Items from a data source
──────────────────────────────

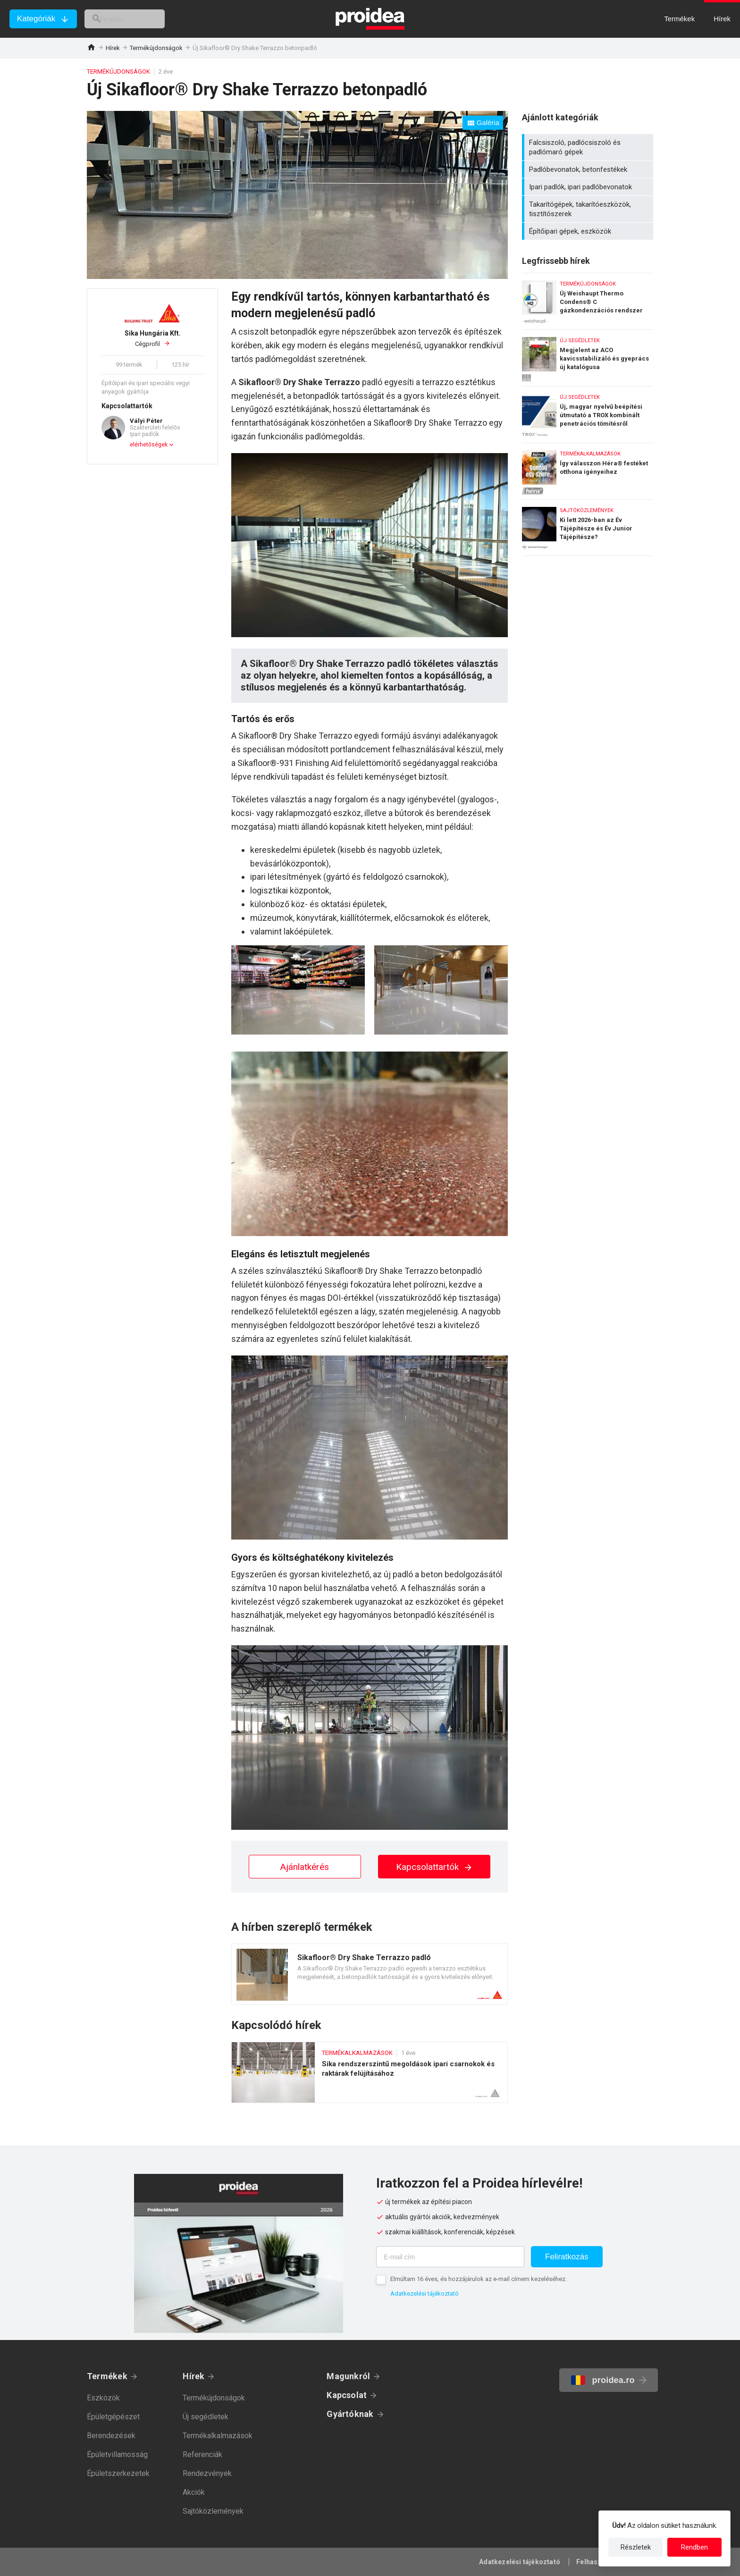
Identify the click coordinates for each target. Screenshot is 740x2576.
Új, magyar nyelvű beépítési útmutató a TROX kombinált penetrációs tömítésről (587, 412)
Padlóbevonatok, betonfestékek (588, 169)
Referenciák (202, 2454)
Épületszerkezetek (118, 2473)
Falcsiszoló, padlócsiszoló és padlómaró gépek (588, 147)
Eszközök (103, 2397)
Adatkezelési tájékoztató (424, 2293)
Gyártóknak (350, 2414)
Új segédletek (205, 2416)
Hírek (113, 47)
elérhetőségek (149, 444)
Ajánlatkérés (304, 1866)
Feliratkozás (567, 2256)
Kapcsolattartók (434, 1866)
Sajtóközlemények (213, 2511)
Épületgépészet (113, 2416)
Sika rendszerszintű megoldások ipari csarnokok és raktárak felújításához (369, 2072)
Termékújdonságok (156, 47)
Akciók (194, 2492)
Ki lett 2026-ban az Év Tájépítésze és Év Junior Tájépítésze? (587, 528)
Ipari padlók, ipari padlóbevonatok (588, 186)
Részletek (636, 2547)
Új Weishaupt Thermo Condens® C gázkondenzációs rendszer (587, 299)
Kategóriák (36, 18)
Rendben (694, 2547)
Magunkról (348, 2376)
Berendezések (111, 2435)
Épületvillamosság (117, 2454)
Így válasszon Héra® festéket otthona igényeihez (587, 469)
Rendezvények (207, 2473)
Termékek (107, 2376)
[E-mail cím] (450, 2256)
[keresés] (135, 18)
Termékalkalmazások (217, 2435)
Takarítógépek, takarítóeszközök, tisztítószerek (588, 209)
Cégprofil (152, 338)
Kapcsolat (347, 2395)
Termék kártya (369, 1974)
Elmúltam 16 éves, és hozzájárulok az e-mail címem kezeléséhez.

──────────────────────────────

> **PROBLEM TO WORK ON**: Images stay out, but the rest of the data above must be repeated exactly.

> **WRITTEN ANSWER**:
Identify the click coordinates for each target. Screenshot is 740x2576.
Új, magyar nyelvű beépítési útmutató a TROX kombinált penetrációs tömítésről (587, 412)
Padlóbevonatok, betonfestékek (588, 169)
Referenciák (202, 2454)
Épületszerkezetek (118, 2473)
Falcsiszoló, padlócsiszoló és padlómaró gépek (588, 147)
Eszközök (103, 2397)
Adatkezelési tájékoztató (424, 2293)
Gyártóknak (350, 2414)
Új segédletek (205, 2416)
Hírek (113, 47)
elérhetőségek (149, 444)
Ajánlatkérés (304, 1866)
Feliratkozás (567, 2256)
Kapcsolattartók (434, 1866)
Sajtóközlemények (213, 2511)
Épületgépészet (113, 2416)
Sika rendszerszintű megoldások ipari csarnokok és raktárak felújításához (369, 2072)
Termékújdonságok (156, 47)
Akciók (194, 2492)
Ki lett 2026-ban az Év Tájépítésze és Év Junior Tájépítésze? (587, 528)
Ipari padlók, ipari padlóbevonatok (588, 186)
Részletek (636, 2547)
Új Weishaupt Thermo Condens® C gázkondenzációs rendszer (587, 299)
Kategóriák (36, 18)
Rendben (694, 2547)
Magunkról (348, 2376)
Berendezések (111, 2435)
Épületvillamosság (117, 2454)
Így válasszon Héra® festéket otthona igényeihez (587, 469)
Rendezvények (207, 2473)
Termékek (107, 2376)
[E-mail cím] (450, 2256)
[keresés] (135, 18)
Termékalkalmazások (217, 2435)
Takarítógépek, takarítóeszközök, tisztítószerek (588, 209)
Cégprofil (152, 338)
Kapcsolat (347, 2395)
Termék kártya (369, 1974)
Elmúltam 16 éves, és hozzájárulok az e-mail címem kezeléséhez.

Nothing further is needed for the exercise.